▶ Extracted page text data
+ + + +
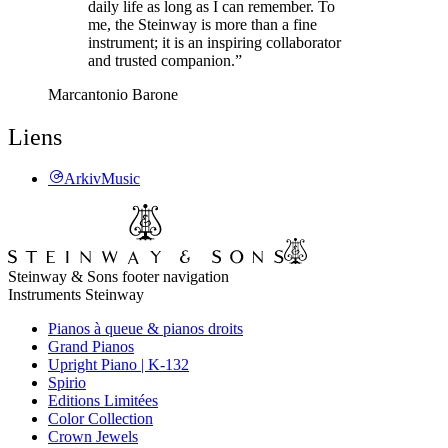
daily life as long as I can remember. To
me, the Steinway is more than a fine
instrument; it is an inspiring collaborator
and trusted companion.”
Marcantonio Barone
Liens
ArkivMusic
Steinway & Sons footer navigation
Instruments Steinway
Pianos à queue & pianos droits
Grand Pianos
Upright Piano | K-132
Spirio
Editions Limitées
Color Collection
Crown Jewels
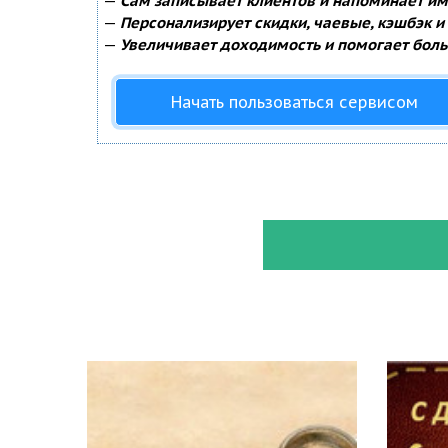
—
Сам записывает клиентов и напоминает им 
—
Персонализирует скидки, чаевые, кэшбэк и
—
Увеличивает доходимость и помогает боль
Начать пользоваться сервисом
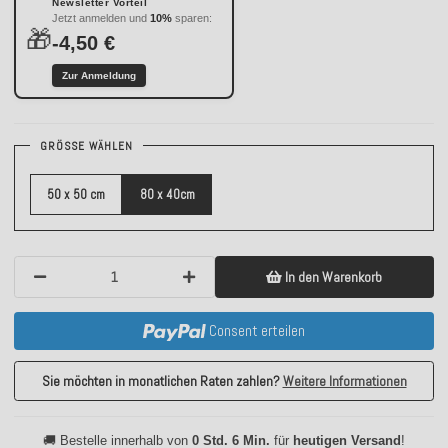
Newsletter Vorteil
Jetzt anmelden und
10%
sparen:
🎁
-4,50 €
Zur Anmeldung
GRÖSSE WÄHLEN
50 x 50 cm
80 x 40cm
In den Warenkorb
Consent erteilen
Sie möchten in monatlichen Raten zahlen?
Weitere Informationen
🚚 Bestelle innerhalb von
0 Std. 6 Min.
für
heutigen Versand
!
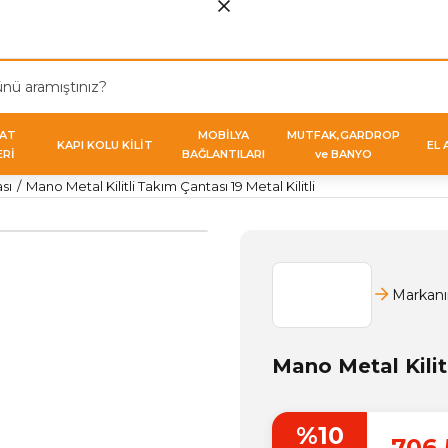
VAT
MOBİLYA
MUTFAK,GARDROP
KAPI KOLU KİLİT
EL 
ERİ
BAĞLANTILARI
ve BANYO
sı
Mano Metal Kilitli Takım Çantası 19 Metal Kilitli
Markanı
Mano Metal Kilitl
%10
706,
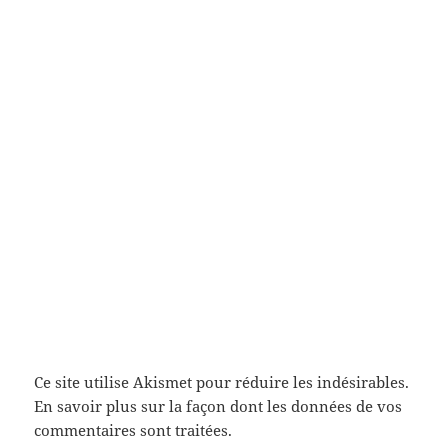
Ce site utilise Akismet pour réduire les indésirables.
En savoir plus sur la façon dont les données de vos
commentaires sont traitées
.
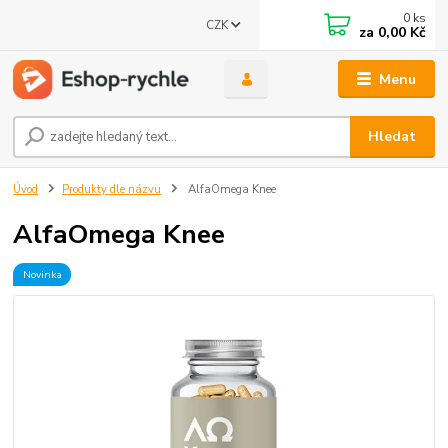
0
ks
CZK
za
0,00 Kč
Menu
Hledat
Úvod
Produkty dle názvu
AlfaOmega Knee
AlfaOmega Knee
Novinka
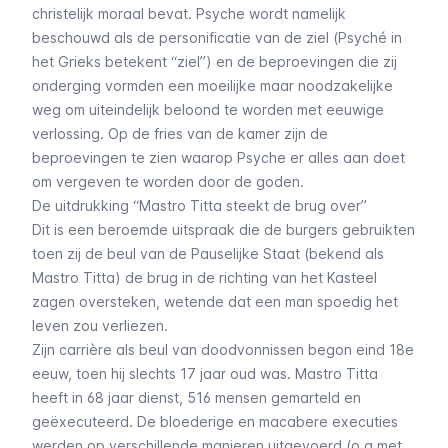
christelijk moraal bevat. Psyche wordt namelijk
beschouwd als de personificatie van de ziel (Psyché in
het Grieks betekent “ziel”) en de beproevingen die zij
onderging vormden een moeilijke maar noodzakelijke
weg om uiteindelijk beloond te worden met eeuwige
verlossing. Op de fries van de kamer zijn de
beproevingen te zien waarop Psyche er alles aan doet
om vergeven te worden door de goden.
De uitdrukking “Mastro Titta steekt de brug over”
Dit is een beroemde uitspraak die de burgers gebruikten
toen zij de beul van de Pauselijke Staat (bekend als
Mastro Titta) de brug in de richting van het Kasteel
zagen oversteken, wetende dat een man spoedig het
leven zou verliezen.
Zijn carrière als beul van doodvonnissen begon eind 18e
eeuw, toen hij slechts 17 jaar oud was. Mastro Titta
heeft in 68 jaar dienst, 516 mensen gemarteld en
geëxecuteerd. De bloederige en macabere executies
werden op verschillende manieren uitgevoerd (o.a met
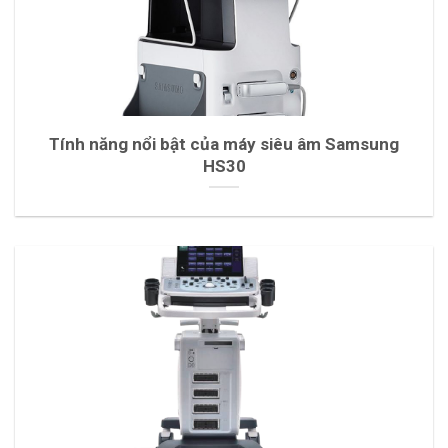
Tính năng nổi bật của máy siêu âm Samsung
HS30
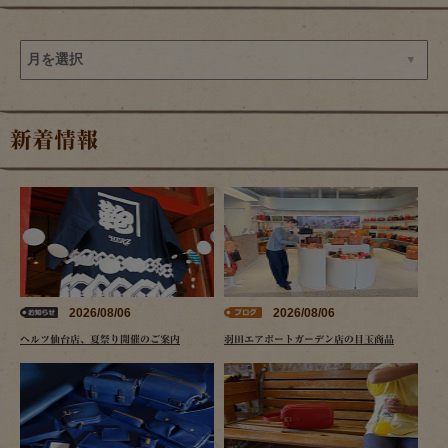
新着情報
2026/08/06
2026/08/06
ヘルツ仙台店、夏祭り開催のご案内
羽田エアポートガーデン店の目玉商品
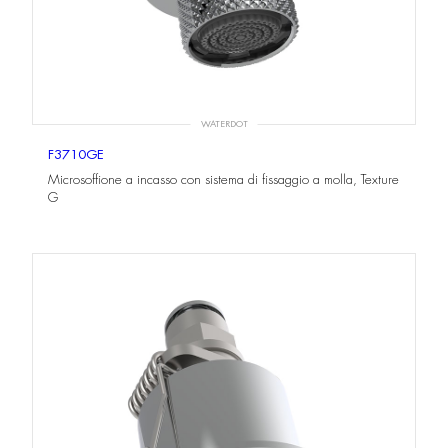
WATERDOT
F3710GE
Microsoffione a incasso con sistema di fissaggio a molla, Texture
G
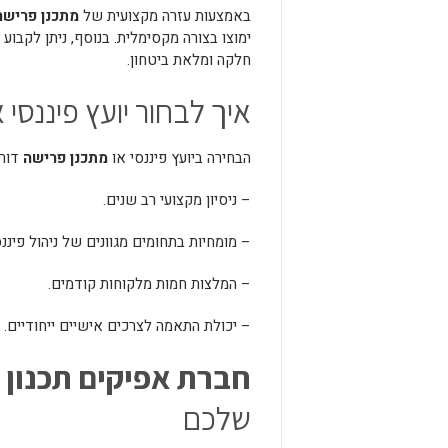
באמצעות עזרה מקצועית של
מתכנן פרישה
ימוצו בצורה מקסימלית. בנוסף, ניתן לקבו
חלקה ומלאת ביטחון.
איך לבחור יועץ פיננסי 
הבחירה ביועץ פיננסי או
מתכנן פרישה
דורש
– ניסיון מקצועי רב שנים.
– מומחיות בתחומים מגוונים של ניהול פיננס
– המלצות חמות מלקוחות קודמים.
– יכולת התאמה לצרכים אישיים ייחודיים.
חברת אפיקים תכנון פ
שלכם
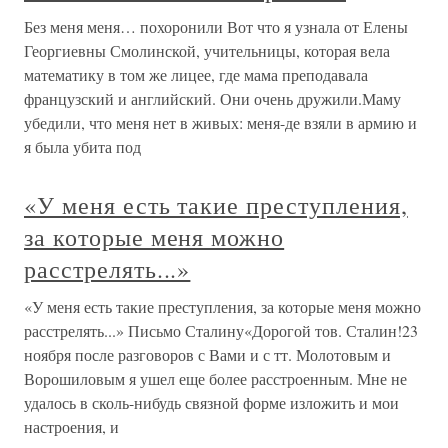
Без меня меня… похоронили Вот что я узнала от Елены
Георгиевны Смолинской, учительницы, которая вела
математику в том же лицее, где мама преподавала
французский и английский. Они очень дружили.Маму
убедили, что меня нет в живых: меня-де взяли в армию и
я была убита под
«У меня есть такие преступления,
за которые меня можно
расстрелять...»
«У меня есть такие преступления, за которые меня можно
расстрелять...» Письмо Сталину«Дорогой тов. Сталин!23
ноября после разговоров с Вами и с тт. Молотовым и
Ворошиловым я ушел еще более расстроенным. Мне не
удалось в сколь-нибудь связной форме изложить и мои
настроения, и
+ + + +
▶ EXERCISE OBJECTIVE
In how many lines of the data does the string "פיננסי" appear? Only the number should be given.

▶ RESPONSE TO THE EXERCISE
2